Scan the entries below for the string "dorośli" and copy every line where it turns up.
== PROVIDED INFORMATION ==
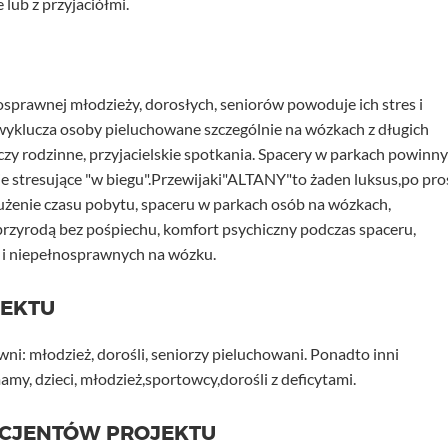
 lub z przyjaciółmi.
osprawnej młodzieży, dorosłych, seniorów powoduje ich stres i
yklucza osoby pieluchowane szczególnie na wózkach z długich
czy rodzinne, przyjacielskie spotkania. Spacery w parkach powinny
nie stresujące "w biegu".Przewijaki"ALTANY"to żaden luksus,po pro
użenie czasu pobytu, spaceru w parkach osób na wózkach,
przyrodą bez pośpiechu, komfort psychiczny podczas spaceru,
i i niepełnosprawnych na wózku.
JEKTU
i: młodzież, dorośli, seniorzy pieluchowani. Ponadto inni
my, dzieci, młodzież,sportowcy,dorośli z deficytami.
ICJENTÓW PROJEKTU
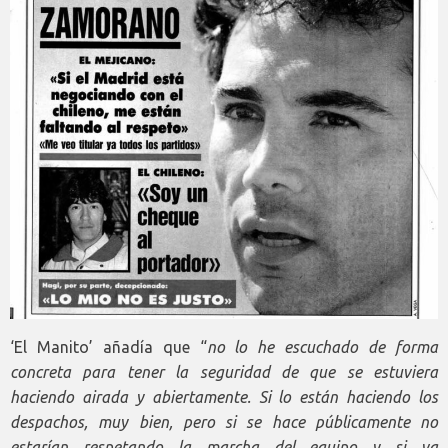
‘El Manito’ añadía que “
no lo he escuchado de forma
concreta para tener la seguridad de que se estuviera
haciendo airada y abiertamente. Si lo están haciendo los
despachos, muy bien, pero si se hace públicamente no
estarían respetando la marcha del equipo y si va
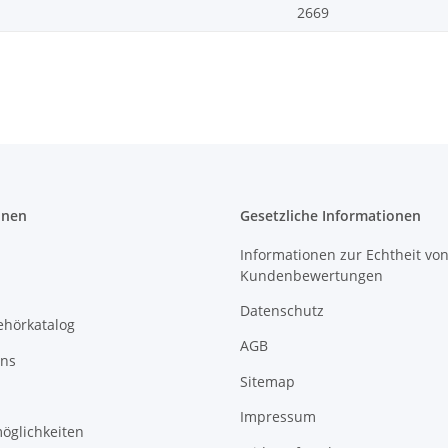
2669
onen
Gesetzliche Informationen
Informationen zur Echtheit vo
Kundenbewertungen
Datenschutz
ehörkatalog
AGB
uns
Sitemap
Impressum
öglichkeiten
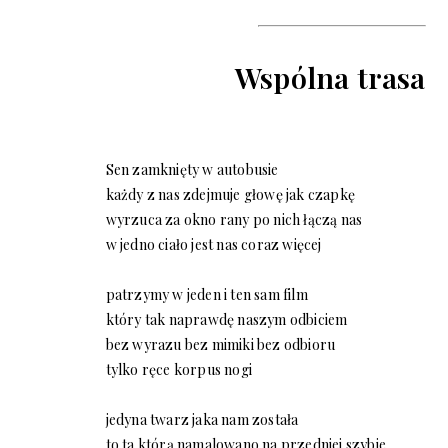
Wspólna trasa
Sen zamknięty w autobusie
każdy z nas zdejmuje głowę jak czapkę
wyrzuca za okno rany po nich łączą nas
w jedno ciało jest nas coraz więcej
patrzymy w jeden i ten sam film
który tak naprawdę naszym odbiciem
bez wyrazu bez mimiki bez odbioru
tylko ręce korpus nogi
jedyna twarz jaka nam została
to ta którą namalowano na przedniej szybie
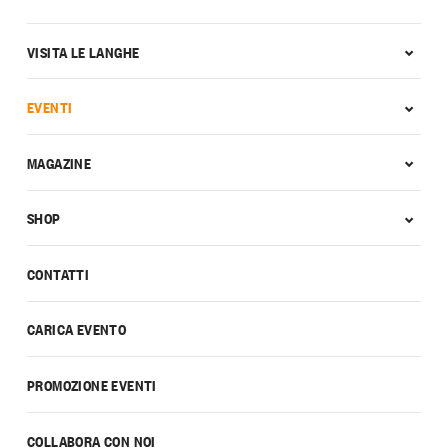
VISITA LE LANGHE
EVENTI
MAGAZINE
SHOP
CONTATTI
CARICA EVENTO
PROMOZIONE EVENTI
COLLABORA CON NOI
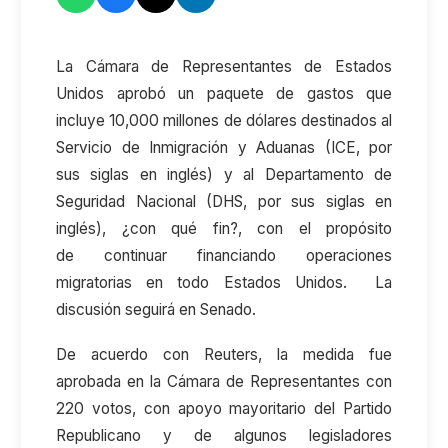
La Cámara de Representantes de Estados
Unidos aprobó un paquete de gastos que
incluye 10,000 millones de dólares destinados al
Servicio de Inmigración y Aduanas (ICE, por
sus siglas en inglés) y al Departamento de
Seguridad Nacional (DHS, por sus siglas en
inglés), ¿con qué fin?, con el propósito
de continuar financiando operaciones
migratorias en todo Estados Unidos. La
discusión seguirá en Senado.
De acuerdo con Reuters, la medida fue
aprobada en la Cámara de Representantes con
220 votos, con apoyo mayoritario del Partido
Republicano y de algunos legisladores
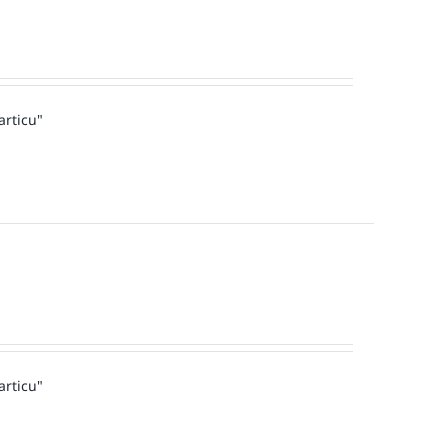
articu"
articu"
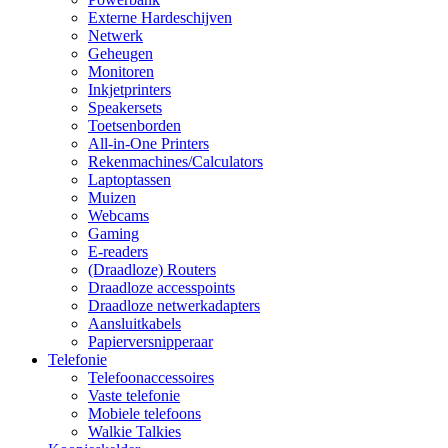
Externe Hardeschijven
Netwerk
Geheugen
Monitoren
Inkjetprinters
Speakersets
Toetsenborden
All-in-One Printers
Rekenmachines/Calculators
Laptoptassen
Muizen
Webcams
Gaming
E-readers
(Draadloze) Routers
Draadloze accesspoints
Draadloze netwerkadapters
Aansluitkabels
Papierversnipperaar
Telefonie
Telefoonaccessoires
Vaste telefonie
Mobiele telefoons
Walkie Talkies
===
**RESULT OF THE TASK**
i: młodzież, dorośli, seniorzy pieluchowani. Ponadto inni
my, dzieci, młodzież,sportowcy,dorośli z deficytami.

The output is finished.